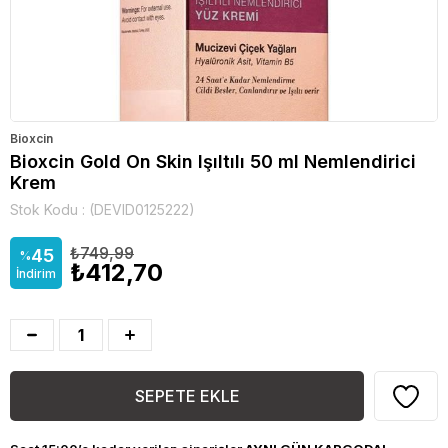
Bioxcin
Bioxcin Gold On Skin Işıltılı 50 ml Nemlendirici
Krem
Stok Kodu
(DEVID0125222)
₺749,99
45
%
₺412,70
İndirim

**WORK ORDER**
Copy all lines of the records that have the string "Bioxcin" in them.

**OUTPUT**
Bioxcin
Bioxcin Gold On Skin Işıltılı 50 ml Nemlendirici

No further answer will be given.